───── GIVEN ENTRIES ─────

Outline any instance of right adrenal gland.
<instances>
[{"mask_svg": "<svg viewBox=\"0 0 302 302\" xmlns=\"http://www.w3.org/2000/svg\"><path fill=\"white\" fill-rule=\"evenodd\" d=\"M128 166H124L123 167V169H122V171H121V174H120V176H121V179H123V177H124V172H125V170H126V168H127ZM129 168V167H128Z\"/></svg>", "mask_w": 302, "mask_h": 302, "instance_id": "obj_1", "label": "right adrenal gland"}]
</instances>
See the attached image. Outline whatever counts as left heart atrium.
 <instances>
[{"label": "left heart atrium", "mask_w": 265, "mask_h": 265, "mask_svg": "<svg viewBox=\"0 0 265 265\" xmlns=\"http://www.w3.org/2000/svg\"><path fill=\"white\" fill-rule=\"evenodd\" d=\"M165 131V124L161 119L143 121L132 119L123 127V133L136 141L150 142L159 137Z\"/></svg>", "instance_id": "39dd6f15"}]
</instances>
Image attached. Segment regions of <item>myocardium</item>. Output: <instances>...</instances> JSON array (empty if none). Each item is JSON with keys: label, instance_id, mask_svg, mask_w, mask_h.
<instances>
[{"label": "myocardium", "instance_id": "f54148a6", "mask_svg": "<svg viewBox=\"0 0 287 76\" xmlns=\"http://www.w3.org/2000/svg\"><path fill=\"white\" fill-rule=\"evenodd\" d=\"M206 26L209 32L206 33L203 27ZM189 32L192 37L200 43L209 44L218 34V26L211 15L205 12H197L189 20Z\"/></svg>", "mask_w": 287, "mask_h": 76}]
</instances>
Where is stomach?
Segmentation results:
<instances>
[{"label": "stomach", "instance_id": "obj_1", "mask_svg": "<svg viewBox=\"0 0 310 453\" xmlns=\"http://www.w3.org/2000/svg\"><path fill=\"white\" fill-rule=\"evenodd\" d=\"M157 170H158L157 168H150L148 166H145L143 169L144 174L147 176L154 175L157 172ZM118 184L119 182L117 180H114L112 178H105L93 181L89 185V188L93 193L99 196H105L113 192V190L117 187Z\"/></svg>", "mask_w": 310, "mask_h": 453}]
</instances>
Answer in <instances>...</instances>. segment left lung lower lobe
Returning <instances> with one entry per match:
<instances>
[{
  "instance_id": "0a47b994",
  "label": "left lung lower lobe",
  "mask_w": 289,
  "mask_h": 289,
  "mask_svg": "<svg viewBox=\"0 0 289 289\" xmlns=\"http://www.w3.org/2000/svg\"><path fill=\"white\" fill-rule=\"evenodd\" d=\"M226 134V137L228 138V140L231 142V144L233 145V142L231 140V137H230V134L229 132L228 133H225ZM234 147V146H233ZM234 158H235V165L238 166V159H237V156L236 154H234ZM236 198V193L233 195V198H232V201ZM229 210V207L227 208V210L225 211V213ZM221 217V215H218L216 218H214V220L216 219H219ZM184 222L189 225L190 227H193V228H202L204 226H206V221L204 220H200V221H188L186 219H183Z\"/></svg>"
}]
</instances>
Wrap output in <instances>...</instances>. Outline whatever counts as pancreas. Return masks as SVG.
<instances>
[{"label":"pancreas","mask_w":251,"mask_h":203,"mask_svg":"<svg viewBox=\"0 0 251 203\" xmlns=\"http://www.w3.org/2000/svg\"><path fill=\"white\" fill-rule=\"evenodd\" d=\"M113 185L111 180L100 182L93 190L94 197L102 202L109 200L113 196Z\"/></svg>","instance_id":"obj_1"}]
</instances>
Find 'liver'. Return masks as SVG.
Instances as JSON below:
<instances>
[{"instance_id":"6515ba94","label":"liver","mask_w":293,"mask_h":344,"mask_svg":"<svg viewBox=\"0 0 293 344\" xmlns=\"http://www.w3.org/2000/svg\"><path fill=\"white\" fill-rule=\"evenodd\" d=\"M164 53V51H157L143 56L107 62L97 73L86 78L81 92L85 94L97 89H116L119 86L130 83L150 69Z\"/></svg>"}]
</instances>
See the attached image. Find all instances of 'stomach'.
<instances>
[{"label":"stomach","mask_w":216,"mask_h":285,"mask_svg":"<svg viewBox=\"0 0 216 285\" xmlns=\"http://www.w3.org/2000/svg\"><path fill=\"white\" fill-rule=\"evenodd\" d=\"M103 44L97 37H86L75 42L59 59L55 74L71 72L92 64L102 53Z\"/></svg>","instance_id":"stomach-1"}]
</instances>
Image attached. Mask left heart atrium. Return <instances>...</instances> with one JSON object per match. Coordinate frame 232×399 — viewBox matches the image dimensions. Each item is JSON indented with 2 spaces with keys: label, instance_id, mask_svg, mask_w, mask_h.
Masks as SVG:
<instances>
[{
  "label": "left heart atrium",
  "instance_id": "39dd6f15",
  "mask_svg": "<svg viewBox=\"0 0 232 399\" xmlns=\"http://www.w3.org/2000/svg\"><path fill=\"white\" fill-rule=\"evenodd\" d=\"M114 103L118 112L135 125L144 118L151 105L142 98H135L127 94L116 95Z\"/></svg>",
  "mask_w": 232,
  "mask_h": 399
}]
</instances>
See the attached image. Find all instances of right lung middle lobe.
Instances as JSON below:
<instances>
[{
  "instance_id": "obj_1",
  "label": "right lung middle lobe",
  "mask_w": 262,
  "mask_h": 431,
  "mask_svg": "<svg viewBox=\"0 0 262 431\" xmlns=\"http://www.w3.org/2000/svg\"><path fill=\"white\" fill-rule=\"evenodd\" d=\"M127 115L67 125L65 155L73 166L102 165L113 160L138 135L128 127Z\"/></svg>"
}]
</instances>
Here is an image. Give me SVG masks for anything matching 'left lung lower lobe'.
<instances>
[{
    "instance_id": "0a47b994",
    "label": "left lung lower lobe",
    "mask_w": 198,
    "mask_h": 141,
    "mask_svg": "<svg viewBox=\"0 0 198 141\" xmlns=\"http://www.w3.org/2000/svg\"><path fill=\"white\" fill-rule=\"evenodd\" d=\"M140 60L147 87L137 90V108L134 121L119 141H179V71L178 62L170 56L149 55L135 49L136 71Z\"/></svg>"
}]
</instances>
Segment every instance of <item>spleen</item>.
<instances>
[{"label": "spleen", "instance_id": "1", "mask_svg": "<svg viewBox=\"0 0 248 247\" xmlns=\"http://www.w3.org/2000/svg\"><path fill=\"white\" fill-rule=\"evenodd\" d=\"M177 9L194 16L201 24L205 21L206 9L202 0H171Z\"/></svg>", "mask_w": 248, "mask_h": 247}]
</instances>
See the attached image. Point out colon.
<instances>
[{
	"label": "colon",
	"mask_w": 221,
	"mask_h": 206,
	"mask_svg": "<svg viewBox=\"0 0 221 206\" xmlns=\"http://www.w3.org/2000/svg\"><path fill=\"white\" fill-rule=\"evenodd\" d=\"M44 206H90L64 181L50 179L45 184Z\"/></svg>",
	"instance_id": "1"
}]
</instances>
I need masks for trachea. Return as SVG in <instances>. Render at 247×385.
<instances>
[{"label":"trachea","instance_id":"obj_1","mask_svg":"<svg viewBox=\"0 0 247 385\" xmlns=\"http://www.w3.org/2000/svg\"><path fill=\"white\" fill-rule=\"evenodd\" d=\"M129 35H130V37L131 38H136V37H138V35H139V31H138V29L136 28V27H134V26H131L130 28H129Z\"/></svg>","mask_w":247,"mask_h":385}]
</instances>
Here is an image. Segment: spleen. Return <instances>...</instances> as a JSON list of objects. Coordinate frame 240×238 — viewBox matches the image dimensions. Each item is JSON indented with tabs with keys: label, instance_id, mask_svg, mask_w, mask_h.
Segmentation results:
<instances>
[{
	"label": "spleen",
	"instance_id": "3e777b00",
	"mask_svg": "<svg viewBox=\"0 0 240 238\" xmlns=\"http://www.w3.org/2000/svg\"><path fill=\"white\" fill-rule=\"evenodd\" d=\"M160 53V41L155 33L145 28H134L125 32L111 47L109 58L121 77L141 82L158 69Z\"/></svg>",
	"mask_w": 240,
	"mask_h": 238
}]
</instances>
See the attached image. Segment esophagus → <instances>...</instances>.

─────

_WHAT YOU NEED TO DO:_
Produce a verbatim copy of the lines from the one holding "I need masks" to the final line of the data, and nothing more.

_WORKED SOLUTION:_
I need masks for trachea. Return as SVG in <instances>. Render at 247×385.
<instances>
[{"label":"trachea","instance_id":"obj_1","mask_svg":"<svg viewBox=\"0 0 247 385\" xmlns=\"http://www.w3.org/2000/svg\"><path fill=\"white\" fill-rule=\"evenodd\" d=\"M129 35H130V37L131 38H136V37H138V35H139V31H138V29L136 28V27H134V26H131L130 28H129Z\"/></svg>","mask_w":247,"mask_h":385}]
</instances>
Here is an image. Segment: spleen. Return <instances>...</instances> as a JSON list of objects. Coordinate frame 240×238 — viewBox matches the image dimensions. Each item is JSON indented with tabs with keys: label, instance_id, mask_svg, mask_w, mask_h.
Segmentation results:
<instances>
[{
	"label": "spleen",
	"instance_id": "3e777b00",
	"mask_svg": "<svg viewBox=\"0 0 240 238\" xmlns=\"http://www.w3.org/2000/svg\"><path fill=\"white\" fill-rule=\"evenodd\" d=\"M160 53V41L155 33L145 28H134L125 32L111 47L109 58L121 77L141 82L158 69Z\"/></svg>",
	"mask_w": 240,
	"mask_h": 238
}]
</instances>
See the attached image. Segment esophagus → <instances>...</instances>.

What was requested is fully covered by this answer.